Can not assign HTML text to a text node to create new HTML nodes:
There is no way to assign new HTML directly to a text node and have it evaluated as HTML, creating new nodes. Assigning to a text node's .innerHTML
property will create such a property on the Object (just like it would on any Object), but will not change the text displayed on the screen (i.e. the actual value of the #text
node). Thus, it will not accomplish what you are wanting to do: it will not create any new HTML children of the parent node.
The way to do this that has the least impact on the page's DOM (i.e. least likely to break existing JavaScript on the page) is to create a <span>
to include the new text nodes you are creating (the text that was in the #text
node that is not in your colored <span>
) along with the potentially multiple <span>
elements you are creating. This will result in replacing a single #text
node with a single <span>
element. While this will create additional descendants, it will leave the number of children in the parent element unchanged. Thus, any JavaScript which was relying on that will not be affected.
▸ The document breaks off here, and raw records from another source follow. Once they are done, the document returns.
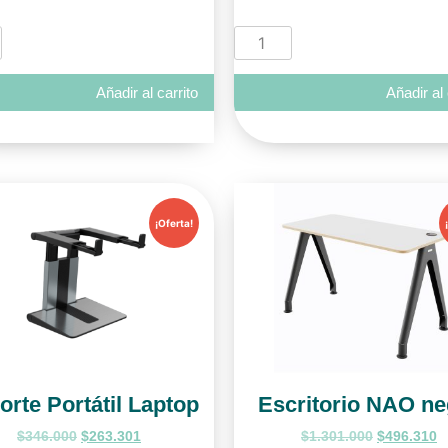
Añadir al carrito
Añadir al 
¡Oferta!
orte Portátil Laptop
Escritorio NAO ne
$
346.000
$
263.301
$
1.301.000
$
496.310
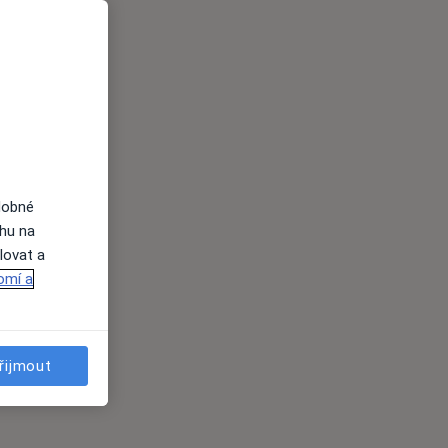
dobné
ahu na
lovat a
omí a
řijmout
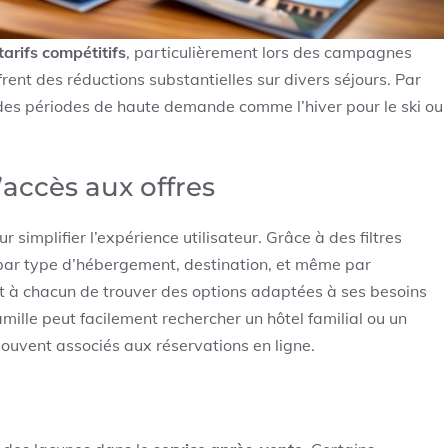
tarifs compétitifs
, particulièrement lors des campagnes
frent des réductions substantielles sur divers séjours. Par
nt des périodes de haute demande comme l’hiver pour le ski ou
d’accès aux offres
 simplifier l’expérience utilisateur. Grâce à des filtres
rs par type d’hébergement, destination, et même par
t à chacun de trouver des options adaptées à ses besoins
mille peut facilement rechercher un hôtel familial ou un
souvent associés aux réservations en ligne.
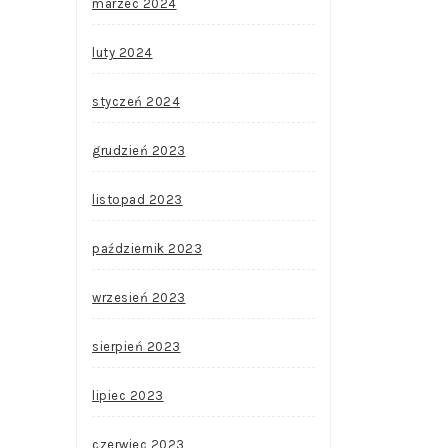
marzec 2024
luty 2024
styczeń 2024
grudzień 2023
listopad 2023
październik 2023
wrzesień 2023
sierpień 2023
lipiec 2023
czerwiec 2023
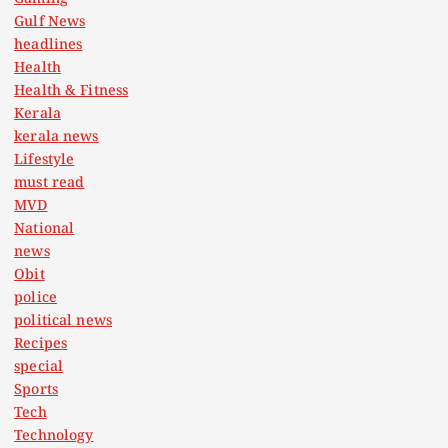
Gulf News
headlines
Health
Health & Fitness
Kerala
kerala news
Lifestyle
must read
MVD
National
news
Obit
police
political news
Recipes
special
Sports
Tech
Technology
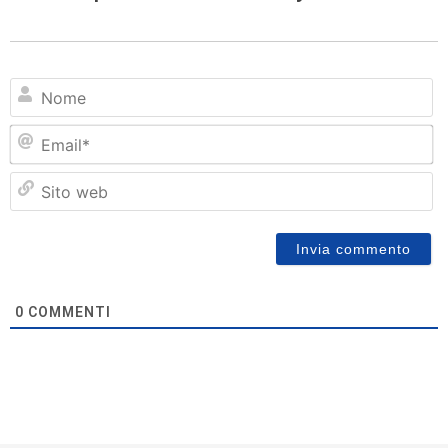
N
Em
Si
w
0
COMMENTI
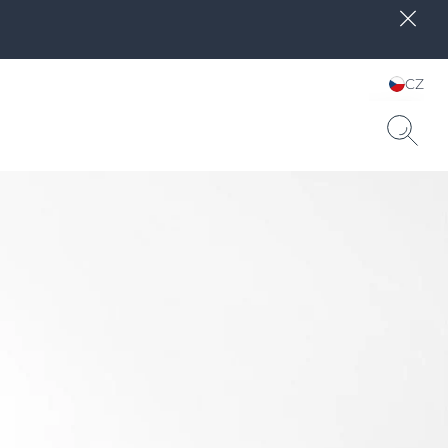
CZ
Zvolte jazyk & zemi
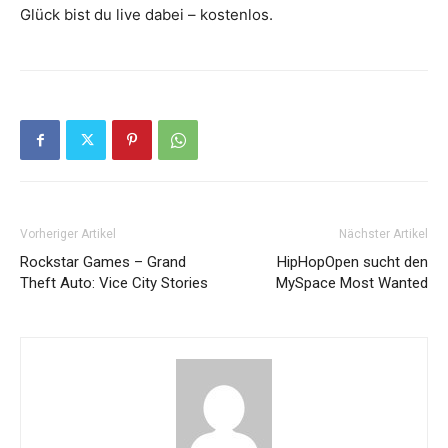
Glück bist du live dabei – kostenlos.
Vorheriger Artikel
Nächster Artikel
Rockstar Games – Grand
HipHopOpen sucht den
Theft Auto: Vice City Stories
MySpace Most Wanted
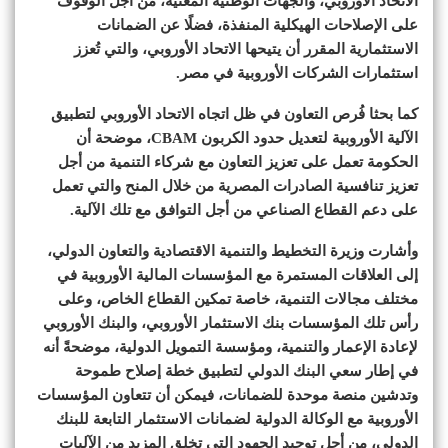
الاتحاد الأوروبي، والجهات الوطنية المعنية، من أجل الوقوف
على الإصلاحات الهيكلية المنفذة، فضلًا عن الضمانات
الاستثمارية المقرر أن يتيحها الاتحاد الأوروبي، والتي تُعزز
استثمارات الشركات الأوروبية في مصر.
كما بحثا فُرص التعاون في ظل اتجاه الاتحاد الأوروبي لتطبيق
الآلية الأوروبية لتعديل حدود الكربون CBAM، موضحة أن
الحكومة تعمل على تعزيز التعاون مع شركاء التنمية من أجل
تعزيز تنافسية الصادرات المصرية من خلال المنح والتي تعمل
على دعم القطاع الصناعي من أجل التوافق مع تلك الآلية.
وأشارت وزيرة التخطيط والتنمية الاقتصادية والتعاون الدولي،
إلى العلاقات المستمرة مع المؤسسات المالية الأوروبية في
مختلف مجالات التنمية، خاصة تمكين القطاع الخاص، وعلى
رأس تلك المؤسسات بنك الاستثمار الأوروبي، والبنك الأوروبي
لإعادة الإعمار والتنمية، ومؤسسة التمويل الدولية، موضحةً أنه
في إطار سعي البنك الدولي لتطبيق خطة إصلاح طموحة
وتدشين منصة موحدة للضمانات، فيمكن أن تتعاون المؤسسات
الأوروبية مع الوكالة الدولية لضمانات الاستثمار التابعة للبنك
الدولي، من أجل توحيد الجهود التي تخلق المزيد من الآليات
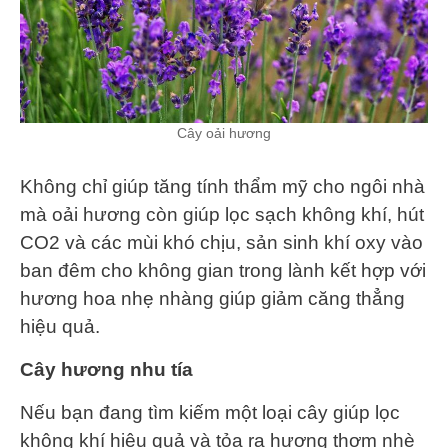
Cây oải hương
Không chỉ giúp tăng tính thẩm mỹ cho ngôi nhà
mà oải hương còn giúp lọc sạch không khí, hút
CO2 và các mùi khó chịu, sản sinh khí oxy vào
ban đêm cho không gian trong lành kết hợp với
hương hoa nhẹ nhàng giúp giảm căng thẳng
hiệu quả.
Cây hương nhu tía
Nếu bạn đang tìm kiếm một loại cây giúp lọc
không khí hiệu quả và tỏa ra hương thơm nhè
Given that we are changing the DOM, there is no way to not potentially break other JavaScript, but this should minimize that possibility.
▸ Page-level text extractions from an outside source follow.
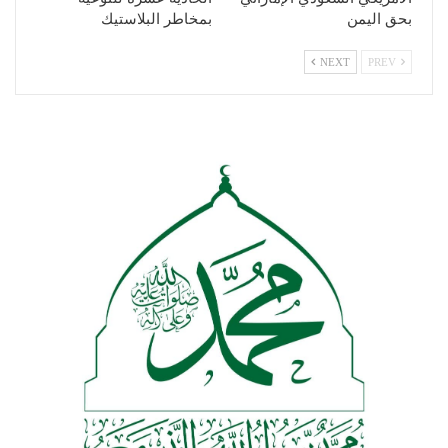
بحق اليمن
بمخاطر البلاستيك
NEXT
PREV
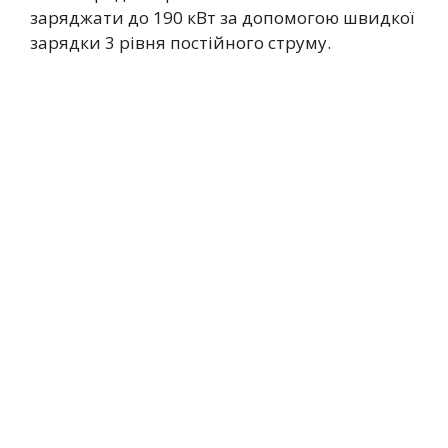
заряджати до 190 кВт за допомогою швидкої
зарядки 3 рівня постійного струму.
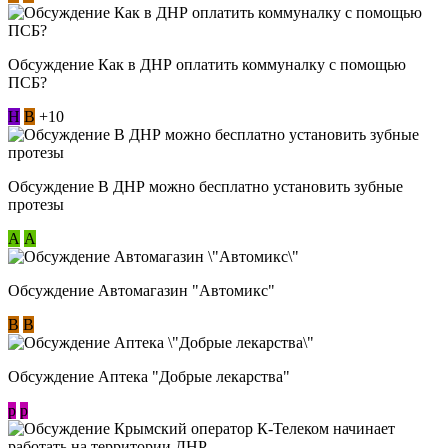
Обсуждение Как в ДНР оплатить коммуналку с помощью
ПСБ?
Н
В
+10
Обсуждение В ДНР можно бесплатно установить зубные
протезы
А
А
Обсуждение Автомагазин "Автомикс"
В
В
Обсуждение Аптека "Добрые лекарства"
p
p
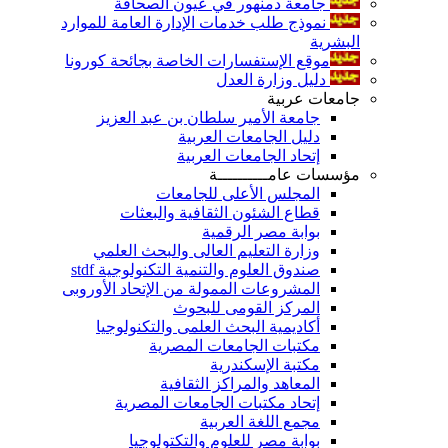
جامعة دمنهور في عيون الصحافة
نموذج طلب خدمات الإدارة العامة للموارد
البشرية
موقع الإستفسارات الخاصة بجائحة كورونا
دليل وزارة العدل
جامعات عربية
جامعة الأمير سلطان بن عبد العزيز
دليل الجامعات العربية
إتحاد الجامعات العربية
مؤسسات عامــــــــــة
المجلس الأعلى للجامعات
قطاع الشئون الثقافية والبعثات
بوابة مصر الرقمية
وزارة التعليم العالى والبحث العلمي
صندوق العلوم والتنمية التكنولوجية stdf
المشروعات الممولة من الإتحاد الأوروبى
المركز القومى للبحوث
أكاديمية البحث العلمى والتكنولوجيا
مكتبات الجامعات المصرية
مكتبة الإسكندرية
المعاهد والمراكز الثقافية
إتحاد مكتبات الجامعات المصرية
مجمع اللغة العربية
بوابة مصر للعلوم والتكتولوجيا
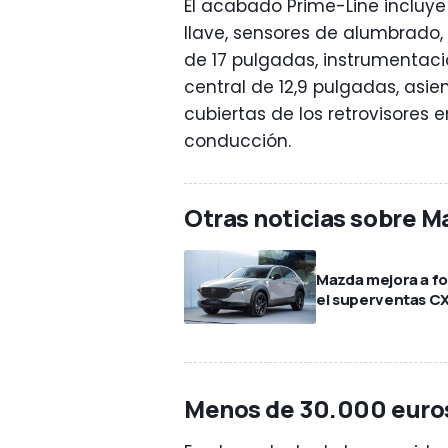
El acabado Prime-Line incluye 
llave, sensores de alumbrado, 
de 17 pulgadas, instrumentació
central de 12,9 pulgadas, asie
cubiertas de los retrovisores 
conducción.
Otras noticias sobre M
Mazda mejora a f
el superventas C
Menos de 30.000 euro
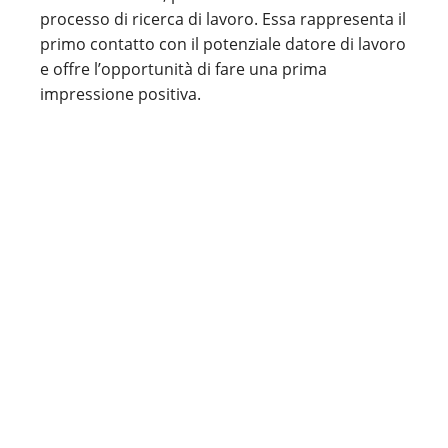
processo di ricerca di lavoro. Essa rappresenta il
primo contatto con il potenziale datore di lavoro
e offre l’opportunità di fare una prima
impressione positiva.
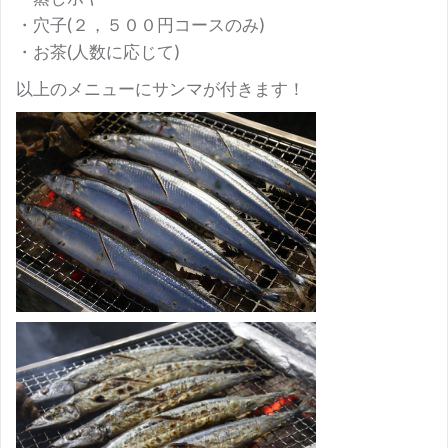
・穴子(２，５００円コースのみ)
・お茶(人数に応じて)
以上のメニューにサンマが付きます！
Some examples of how you can do this: See this answer (replaces a list of words with those words in buttons) and this answer (places all text in <p>
elements which is separated by spaces into buttons) for full extensions that perform regex replace with new HTML. See this answer which does basically the same thing, but makes a link (it has a different implementation which traverses the DOM with a TreeWalker to find #text
nodes instead of a NodeIterator as used in the other two examples).
Here is code which will perform the replacement which you are desiring on each text node in the document.body
and create the new HTML needed to have the style
be different in a portion of the text:
function handleTextNode(textNode) {
if(textNode.nodeName !== '#text'
|| textNode.parentNode.nodeName === 'SCRIPT'
|| textNode.parentNode.nodeName === 'STYLE'
) {
//Don't do anything except on text nodes, which are not children
// of <script> or <style>.
return;
}
let origText = textNode.textContent;
let newHtml=origText.replace(/(teste)/gi
,'<span style="background-color: yellow">$1</span>');
//Only change the DOM if we actually made a replacement in the text.
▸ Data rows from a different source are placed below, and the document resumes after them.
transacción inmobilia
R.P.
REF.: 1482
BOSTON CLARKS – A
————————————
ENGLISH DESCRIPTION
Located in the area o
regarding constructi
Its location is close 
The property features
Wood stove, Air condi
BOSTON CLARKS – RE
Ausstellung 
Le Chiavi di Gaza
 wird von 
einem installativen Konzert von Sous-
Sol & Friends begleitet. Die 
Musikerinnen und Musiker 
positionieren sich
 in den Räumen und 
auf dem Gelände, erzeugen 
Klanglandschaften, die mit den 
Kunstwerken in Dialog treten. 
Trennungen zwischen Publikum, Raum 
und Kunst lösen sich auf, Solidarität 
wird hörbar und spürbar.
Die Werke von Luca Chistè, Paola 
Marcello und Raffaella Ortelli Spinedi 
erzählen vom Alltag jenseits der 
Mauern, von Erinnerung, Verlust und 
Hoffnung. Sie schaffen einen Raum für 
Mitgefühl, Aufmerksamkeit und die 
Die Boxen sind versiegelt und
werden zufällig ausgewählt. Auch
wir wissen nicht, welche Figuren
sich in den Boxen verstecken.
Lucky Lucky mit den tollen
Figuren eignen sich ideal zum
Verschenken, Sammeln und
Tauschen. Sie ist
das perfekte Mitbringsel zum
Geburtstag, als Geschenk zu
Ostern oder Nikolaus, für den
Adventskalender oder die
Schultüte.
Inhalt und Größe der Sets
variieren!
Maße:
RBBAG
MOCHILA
//Compare the strings, as it should be faster than a second RegExp operation and
// lets us use the RegExp in only one place for maintainability.
if( newHtml !== origText) {
let newSpan = document.createElement('span');
newSpan.innerHTML = newHtml;
textNode.parentNode.replaceChild(newSpan,textNode);
}
}
let textNodes = [];
//Create a NodeIterator to get the text nodes in the body of the document
let nodeIter = document.createNodeIterator(document.body,NodeFilter.SHOW_TEXT);
let currentNode;
//Add the text nodes found to the list of text nodes to process.
while(currentNode = nodeIter.nextNode()) {
textNodes.push(currentNode);
}
//Process each text node
textNodes.forEach(function(el){
handleTextNode(el);
});
There are other ways to do this. However, they will generate more significant changes to the structure of the children for that specific element (e.g. multiple additional nodes on the parent). Doing so has a higher potential of breaking any JavaScript already on the page which is relying on the current structure of the page. Actually, any change like this has the potential to break current JavaScript.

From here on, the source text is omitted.